Setelah para perampok itu melarikan diri dan menjauh dari Brama. Saudagar dan kusir itu menghela napas lega karena mereka sudah selamat dari perampokan yang bisa saja membuat nyawa mereka melayang.
"Terima kasih, Kisanak! Kalau tidak ada Kisanak, mungkin saya tinggal nama dan harta saya sudah terkuras habis oleh mereka," ucap saudagar itu.
"Benar Kisanak, mereka itu kesembilan perampok yang kejam. Beruntung ada Kisanak yang menyelamatkan kami," sambung kusir itu sambil menyerahkan milik Brama.
"Sama-sama, Kisanak. Aku yakin mereka tak akan lagi berkeliaran di tempat ini. Tetapi jika aku melihat mereka merampok lagi. Maka aku akan membantai mereka semua," ujar Brama. Saudagar itu tersenyum dan kemudian mengambil sesuatu dari kantung yang dibawanya.
"Terimalah ini sebagai ucapan terima kasih dariku, Kisanak," kata saudagar itu sambil memberikan sebongkah emas ke tangan kanan Brama. Namun Brama terkejut dan langsung menolak pemberian saudagar itu.
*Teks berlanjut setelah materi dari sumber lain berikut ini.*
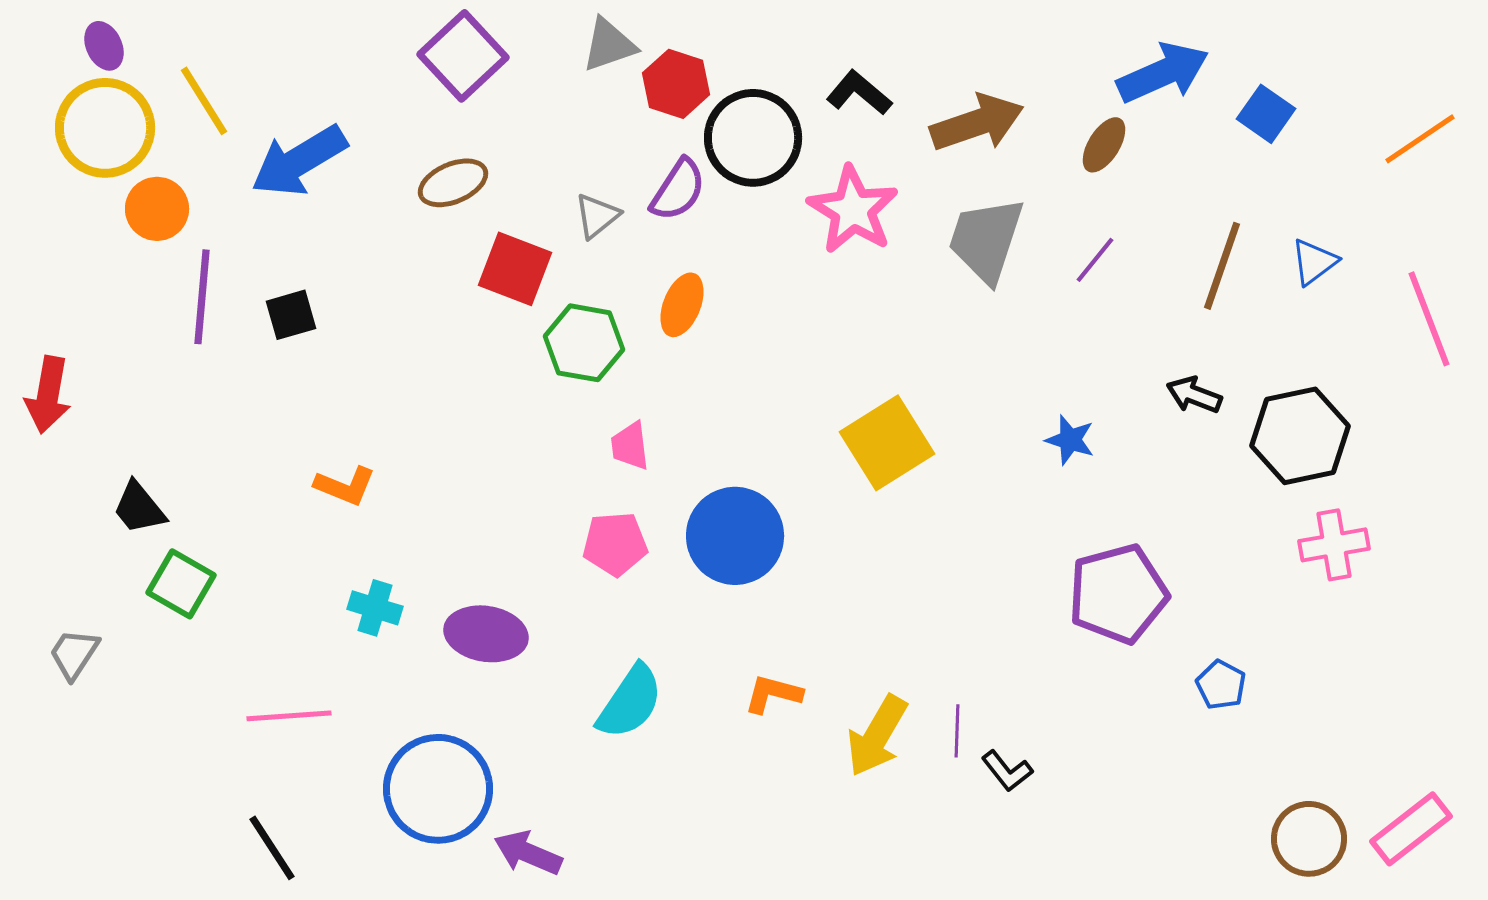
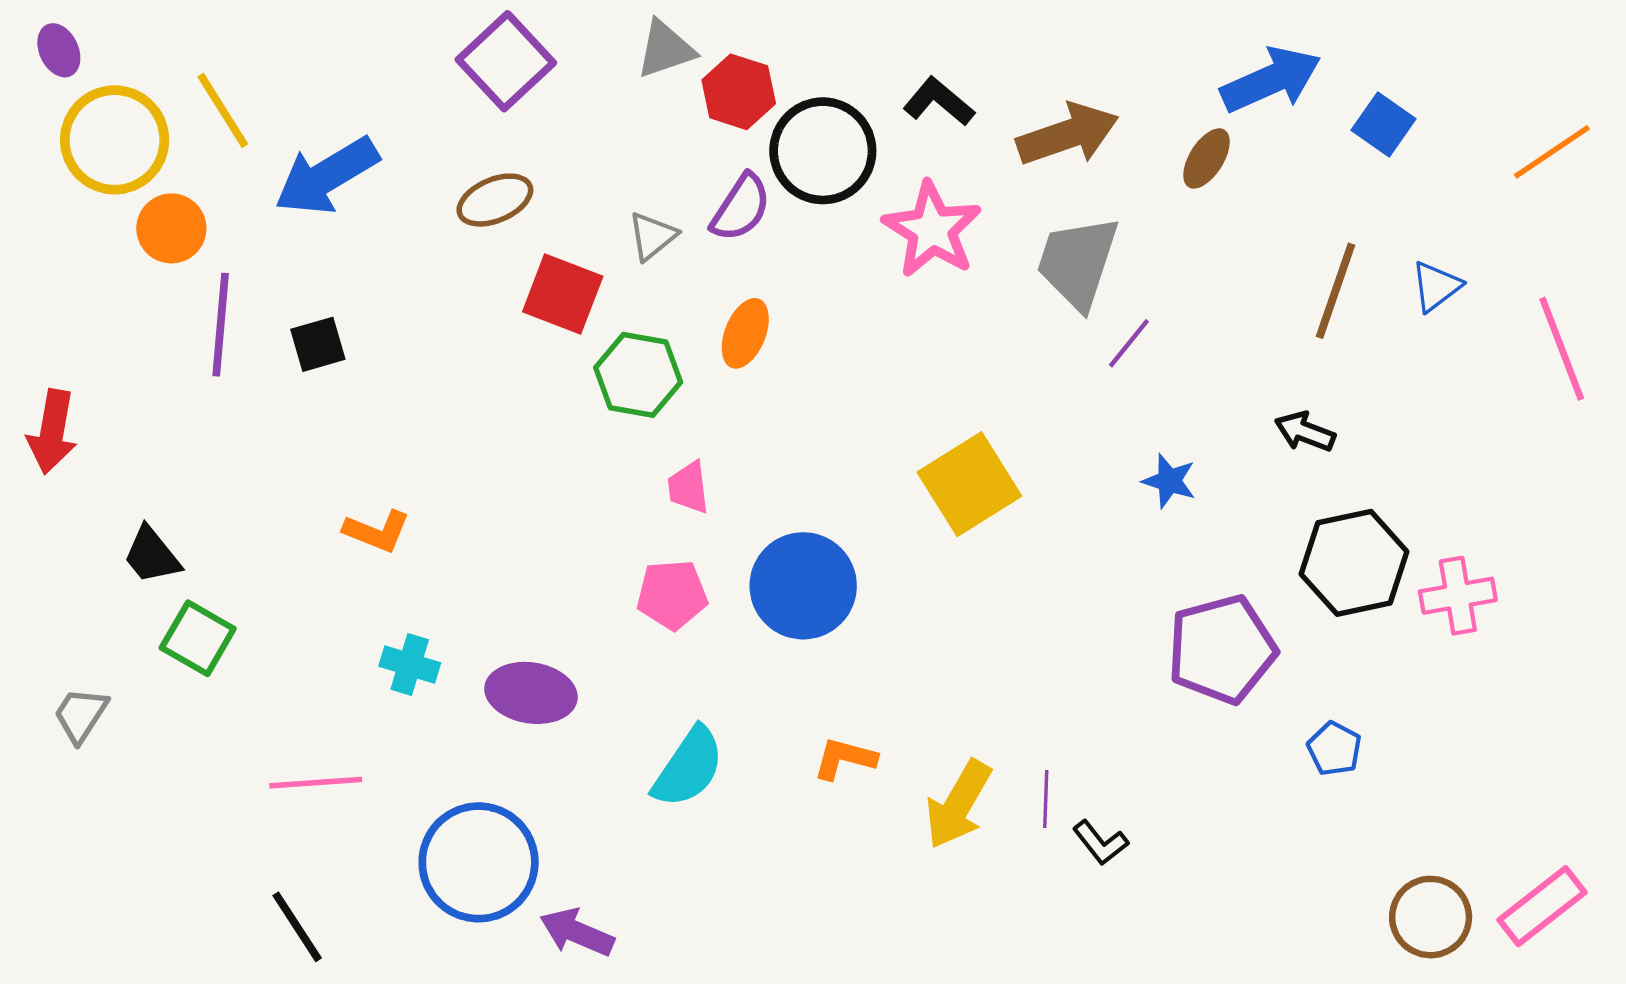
purple ellipse: (104, 46) -> (59, 50), moved
purple line: (1095, 260) -> (1129, 343), moved
black hexagon: (1300, 436) -> (1354, 563), moved

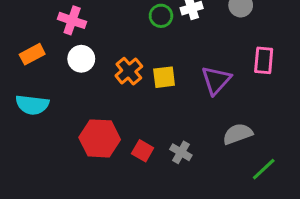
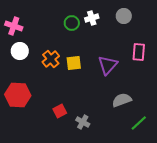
red hexagon: (100, 138) -> (18, 95), moved
red square: (143, 151) -> (60, 111), turned 32
gray cross: (181, 152) -> (83, 122), moved

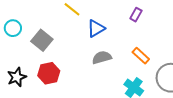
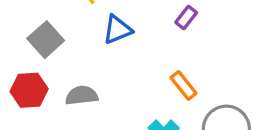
gray square: (42, 40) -> (46, 40), moved
gray semicircle: (102, 57) -> (82, 96), moved

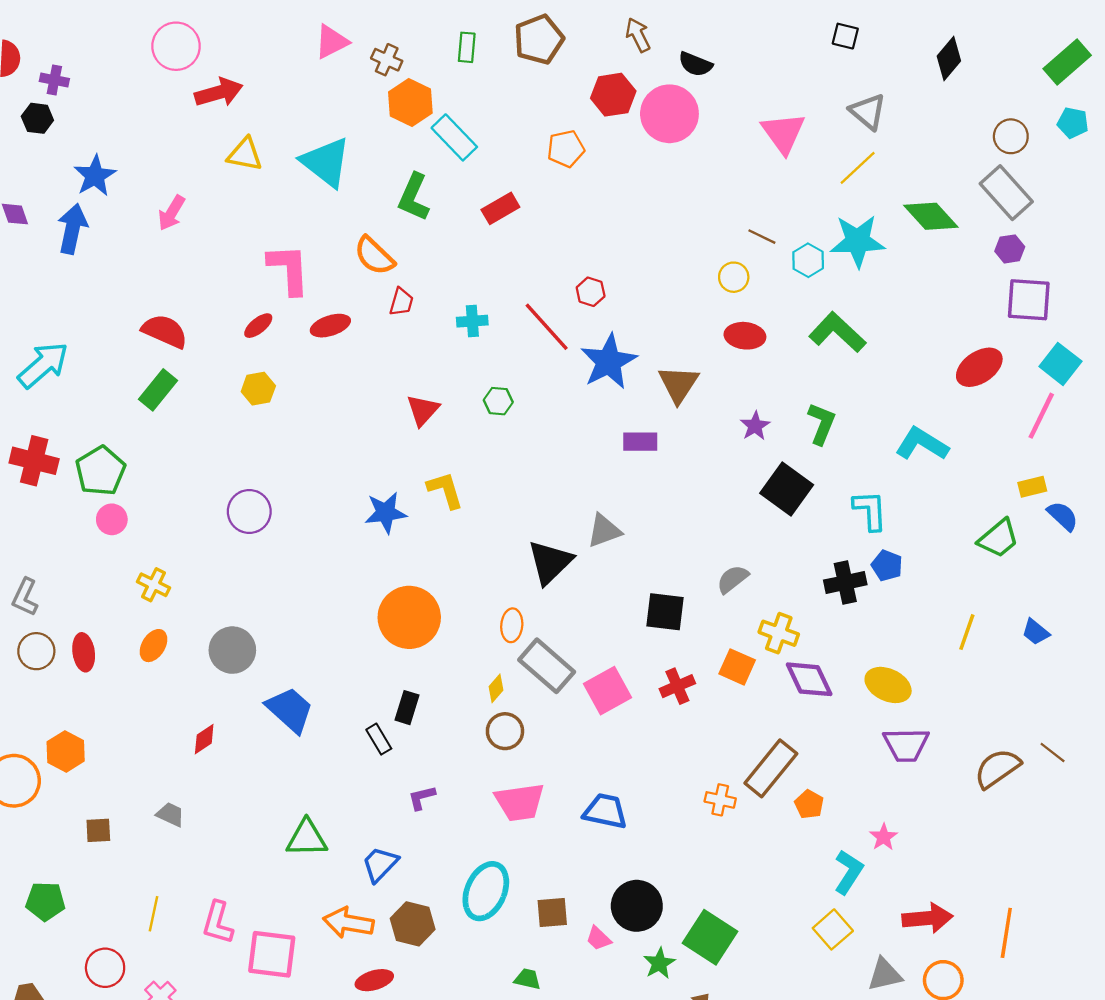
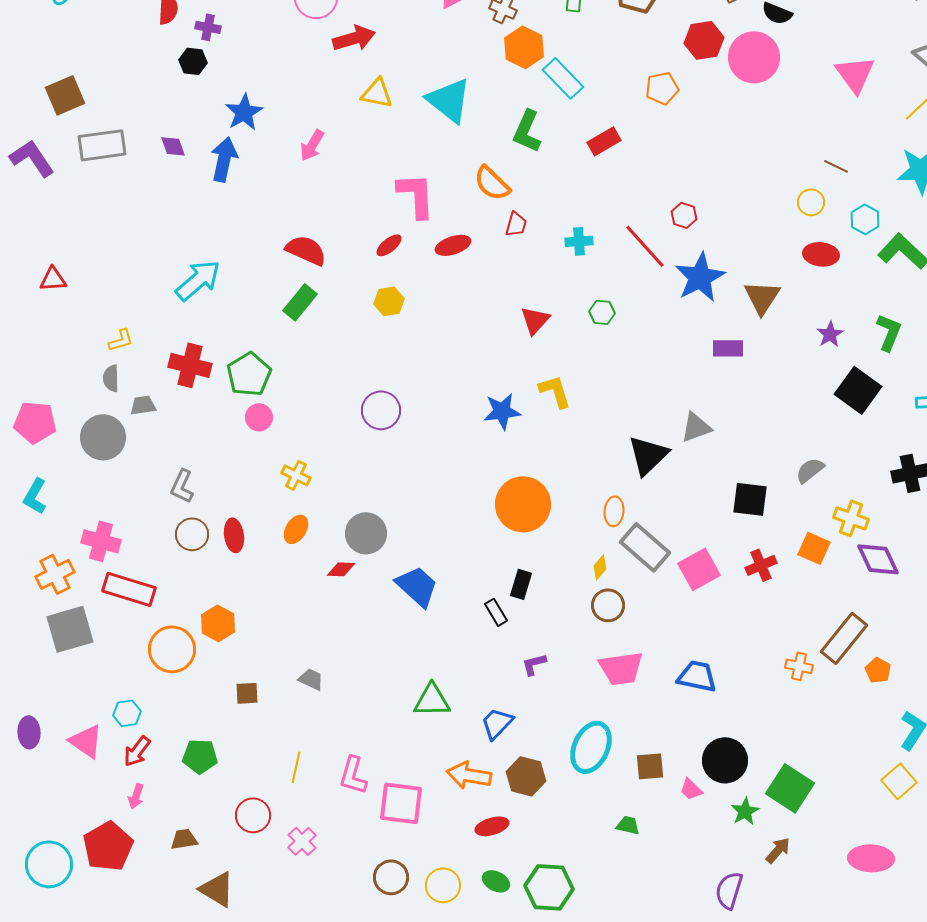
cyan hexagon: (808, 260) -> (865, 219), moved
red diamond: (204, 739) -> (341, 569), moved, turned 36

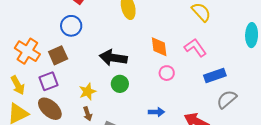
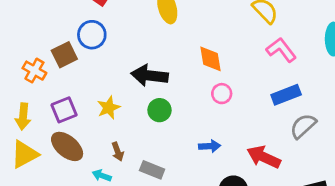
pink L-shape: (195, 48) -> (281, 50), moved
orange cross: (27, 51) -> (34, 71), size x0.7
brown square: (58, 55) -> (64, 55), moved
yellow arrow: (18, 85) -> (23, 116), turned 36
yellow star: (88, 92) -> (109, 108), moved

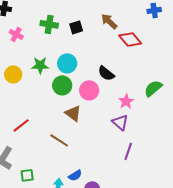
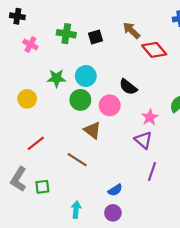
yellow circle: (13, 74) -> (27, 99), moved
green square: (27, 175) -> (42, 187), moved
blue semicircle: (75, 175) -> (115, 190), moved

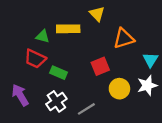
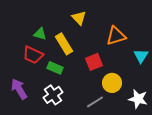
yellow triangle: (97, 14) -> (79, 18), moved
yellow rectangle: (68, 29) -> (64, 44), moved, turned 60
white star: (147, 85) -> (138, 99), moved, turned 30
gray line: (86, 109) -> (95, 102), moved

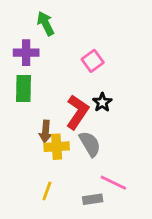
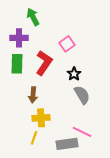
red L-shape: (77, 112) -> (44, 63), moved
gray semicircle: (90, 144) -> (82, 95), moved
yellow cross: (57, 147) -> (41, 118), moved
gray rectangle: (93, 199) -> (67, 144), size x1.5

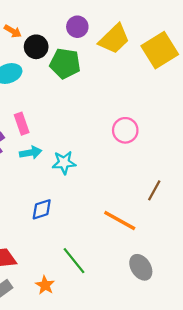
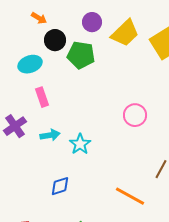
orange arrow: (13, 31) -> (39, 18), moved
pink rectangle: (22, 124) -> (42, 97), moved
cyan star: (64, 163) -> (80, 144), turned -30

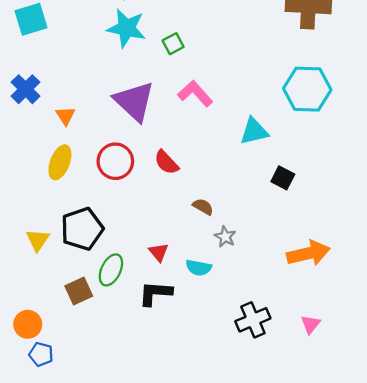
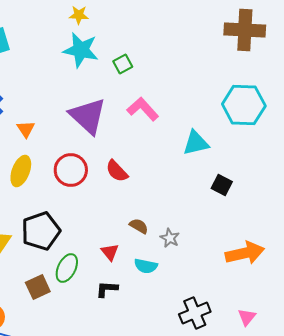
brown semicircle: (203, 207) -> (139, 226), moved
black L-shape: (155, 293) -> (107, 289), size x0.7

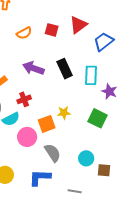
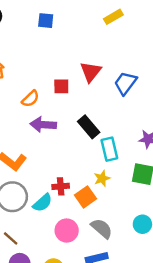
purple arrow: (33, 68) -> (43, 125), moved
cyan rectangle: (91, 75) -> (109, 149), moved
red cross: (24, 99) -> (61, 186), moved, turned 32
pink circle: (27, 137) -> (67, 231), moved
"Tidak, Kisanak. Aku tulus membantu kalian," jawab Brama berusaha mengembalikan emas itu lagi ke tangan saudagar itu.
"Tidak apa-apa, Kisanak. Ini sebagai ucapan terima kasih karena sudah membantuku," tutur saudagar itu. Tetapi Brama hanya terdiam sambil menyunggingkan senyumnya.
"Tidak perlu, Kisanak. Kalau Kisanak mau, jadikan emas ini sebagai uang lalu bagikan kepada anak yatim piatu dan juga pengemis. Mereka lebih membutuhkannya daripada aku," Brama kembali menolak dengan halus dan meletakkan emas itu lagi ke tangan saudagar itu. Saudagar itu hanya terdiam, ia tak sangka jika Brama adalah kesatria yang berbudi luhur.
'Baiklah kalau begitu, Kisanak. Aku akan memenuhi permintaanmu," tandas saudagar itu. Tetapi ia merasa penasaran dengan sosok penolongnya itu.
"Kalau boleh tahu, Kisanak ini siapa, berasal dari mana, dan mau ke mana?" tanya sang saudagar.
"Namaku Brama, Kisanak. Aku ingin ke -- ," Perkataan Brama terhenti. Ia lupa di mana daerah orang tuanya dulu tinggal.
"Den Brama mau ke mana?" tanya sang kusir yang ikut penasaran.
"Aku mau ke daerah di mana orang tuaku tinggal, tetapi aku lupa nama tempatnya," jawab Brama.
"Memangnya siapa nama orang tua Den Brama?" tanya kusir itu lagi. Brama kembali mengingat nama kedua orang tuanya, sebab saat mereka meninggal Brama memang masih kecil.
"Nama ayahku adalah Raden Turangga dan ibuku bernama Lastri," jawab Brama. Kusir dan saudagar itu terdiam. Mereka sama sekali tak mengenal nama itu.
"Maaf Brama, kami sama sekali tak mengenal nama kedua orang tuamu. Tetapi jika nama daerahnya mungkin kami akan memberi tahukan padamu. Sebab aku banyak berniaga ke banyak daerah," jawab saudagar itu. Brama berpikir sejenak.
"Kalau tidak salah, kedua orang tuaku tinggal di Desa Karang Menjangan Kabupaten Tanjung Mas," kata Brama. Kusir dan saudagar itu tersenyum lebar.
"Wah, kami juga mau ke sana, Den. Kebetulan sekali," ujar kusir itu.
"Benar, kalau kamu mau kami bisa mengantarmu ke sana, Brama. Sebab kami ingin mengirim barang ke kabupaten itu," timpal sang saudagar. Brama pun berpikir lagi.
'Ada baiknya juga aku ikut dengan mereka,' gumam Brama.
"Apa kalian tidak keberatan jika aku menumpang?" tanya Brama. Saudagar dan kusirnya menggelengkan kepala mereka.
"Tentu tidak, Brama. Mungkin perjalananku akan semakin aman jika kamu ikut dengan kami," jawab saudagar itu dengan nada semringah.
"Apalagi jika kami harus berhadapan dengan anak buah Raden Mardian," Wajah saudagar itu beringsut ketakutan.
"Memangnya siapa dia?" tanya Brama dengan wajah penasaran.